The concentration of sulphide ion in 0.1M HCl solution saturated with hydrogen sulphide is `1.0 xx 10^(-19)` M. If `10 mL` of this is added to `5 mL` of `0.04 M` solution of the following: `FeSO_(4), MnCl_(2), ZnCl_(2)` and `CdCl_(2)`. in which of these solutions precipitation will take place?
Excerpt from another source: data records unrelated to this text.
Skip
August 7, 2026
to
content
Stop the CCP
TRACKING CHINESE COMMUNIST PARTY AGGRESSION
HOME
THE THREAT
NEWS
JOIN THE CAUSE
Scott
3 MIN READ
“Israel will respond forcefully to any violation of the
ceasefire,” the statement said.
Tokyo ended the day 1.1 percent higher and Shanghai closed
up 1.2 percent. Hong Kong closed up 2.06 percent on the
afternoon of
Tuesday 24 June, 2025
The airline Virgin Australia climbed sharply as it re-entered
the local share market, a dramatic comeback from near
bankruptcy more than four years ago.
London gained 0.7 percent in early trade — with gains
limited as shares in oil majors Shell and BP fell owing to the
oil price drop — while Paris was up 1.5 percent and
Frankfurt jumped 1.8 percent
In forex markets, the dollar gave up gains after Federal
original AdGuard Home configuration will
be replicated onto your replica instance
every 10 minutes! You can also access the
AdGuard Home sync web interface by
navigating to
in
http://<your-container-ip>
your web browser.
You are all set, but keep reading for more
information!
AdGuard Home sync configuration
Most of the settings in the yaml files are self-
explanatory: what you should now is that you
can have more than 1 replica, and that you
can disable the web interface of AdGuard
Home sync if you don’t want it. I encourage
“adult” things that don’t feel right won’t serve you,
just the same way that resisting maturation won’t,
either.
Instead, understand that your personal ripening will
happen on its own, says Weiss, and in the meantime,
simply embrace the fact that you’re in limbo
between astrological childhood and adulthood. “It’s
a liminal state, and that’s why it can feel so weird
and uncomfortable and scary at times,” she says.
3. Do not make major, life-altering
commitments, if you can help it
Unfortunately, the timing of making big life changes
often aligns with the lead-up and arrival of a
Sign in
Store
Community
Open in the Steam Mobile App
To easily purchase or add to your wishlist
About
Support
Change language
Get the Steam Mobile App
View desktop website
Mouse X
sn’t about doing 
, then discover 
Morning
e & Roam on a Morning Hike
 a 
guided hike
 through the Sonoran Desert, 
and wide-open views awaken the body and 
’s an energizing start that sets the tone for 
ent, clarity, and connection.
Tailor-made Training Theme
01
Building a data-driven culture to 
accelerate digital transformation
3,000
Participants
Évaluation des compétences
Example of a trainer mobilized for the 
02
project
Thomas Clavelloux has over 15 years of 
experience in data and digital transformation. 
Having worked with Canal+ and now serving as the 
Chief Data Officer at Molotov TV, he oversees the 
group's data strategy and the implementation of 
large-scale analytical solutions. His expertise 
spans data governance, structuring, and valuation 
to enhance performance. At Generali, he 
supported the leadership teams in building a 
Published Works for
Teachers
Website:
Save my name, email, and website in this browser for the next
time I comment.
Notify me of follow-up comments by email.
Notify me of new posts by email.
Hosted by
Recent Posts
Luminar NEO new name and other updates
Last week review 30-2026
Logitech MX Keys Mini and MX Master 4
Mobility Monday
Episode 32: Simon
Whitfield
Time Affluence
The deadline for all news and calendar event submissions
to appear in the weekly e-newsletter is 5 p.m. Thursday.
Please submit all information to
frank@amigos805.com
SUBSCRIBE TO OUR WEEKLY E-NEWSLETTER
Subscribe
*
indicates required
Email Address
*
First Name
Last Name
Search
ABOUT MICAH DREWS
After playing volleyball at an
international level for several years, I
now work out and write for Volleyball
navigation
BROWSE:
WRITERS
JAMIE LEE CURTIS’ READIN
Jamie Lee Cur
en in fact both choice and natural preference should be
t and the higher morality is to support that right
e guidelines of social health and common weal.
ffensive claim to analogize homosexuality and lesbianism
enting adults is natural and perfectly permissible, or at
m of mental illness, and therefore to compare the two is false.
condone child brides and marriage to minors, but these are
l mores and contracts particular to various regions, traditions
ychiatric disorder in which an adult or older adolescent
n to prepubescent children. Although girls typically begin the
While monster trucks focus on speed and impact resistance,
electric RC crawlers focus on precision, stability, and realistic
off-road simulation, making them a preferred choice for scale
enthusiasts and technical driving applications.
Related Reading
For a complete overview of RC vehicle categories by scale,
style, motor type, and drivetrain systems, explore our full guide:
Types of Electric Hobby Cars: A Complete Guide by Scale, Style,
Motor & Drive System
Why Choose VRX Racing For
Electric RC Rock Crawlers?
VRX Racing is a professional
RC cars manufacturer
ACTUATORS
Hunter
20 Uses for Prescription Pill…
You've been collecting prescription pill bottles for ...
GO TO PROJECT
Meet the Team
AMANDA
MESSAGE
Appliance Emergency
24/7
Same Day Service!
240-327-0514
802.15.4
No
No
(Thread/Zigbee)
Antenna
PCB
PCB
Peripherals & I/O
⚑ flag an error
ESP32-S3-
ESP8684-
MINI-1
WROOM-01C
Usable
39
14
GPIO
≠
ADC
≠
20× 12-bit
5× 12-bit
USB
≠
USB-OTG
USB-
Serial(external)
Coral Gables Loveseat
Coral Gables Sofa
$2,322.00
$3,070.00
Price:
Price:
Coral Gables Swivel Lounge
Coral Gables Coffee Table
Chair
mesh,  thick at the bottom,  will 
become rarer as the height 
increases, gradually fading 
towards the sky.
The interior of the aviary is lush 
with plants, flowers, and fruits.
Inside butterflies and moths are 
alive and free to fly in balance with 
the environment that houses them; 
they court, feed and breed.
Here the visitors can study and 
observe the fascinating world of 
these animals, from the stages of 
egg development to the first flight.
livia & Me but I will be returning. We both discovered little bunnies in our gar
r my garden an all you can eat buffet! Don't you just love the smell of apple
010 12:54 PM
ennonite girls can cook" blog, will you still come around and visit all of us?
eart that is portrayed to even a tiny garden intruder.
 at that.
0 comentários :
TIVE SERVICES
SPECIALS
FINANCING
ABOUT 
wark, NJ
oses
Precipitation will take place in the solution for which ionic product is greater than solubility product. As `10 mL` of solutio containing `S^(2-)` ion is mixed with `5 mL` of metal salt solution, after mixing
`[For[S^(2-)]`:
`M_(1)V_(1)=M_(2)V_(2)`
`10^(-19)xx10=M_(2)xx15, M_(2)=[S^(2-)]=6.67xx10^(-20) M`
For
`[Fe^(2+)]=[Mn^(2+)]=[Zn^(2+)]=[Cu^(2+)]:`
`M_(1)V_(1)=M_(2)V_(2)`
`0.04xx5=M_(2)xx15 rArr M_(2)=1.33xx10^(-2) M`
i. `Q_(sp)=[Fe^(2+)][S^(2-)]=1.33xx10^(-2)xx6.67xx10^(-20)`
`=8.77xx10^(27)`
`[Q_(sp) lt K_(sp)`, no precipitation]
`:.` Ionic product each of these will be
`=[M^(2+)][S^(2-)]=8.77xx10^(-27)`
As this greacter then the `K_(sp)` of `ZnS`, and `CdS`, therefore `ZnS` and `CdS` solution will be precipitated and `FeS` and `MnS` will not be precipitated.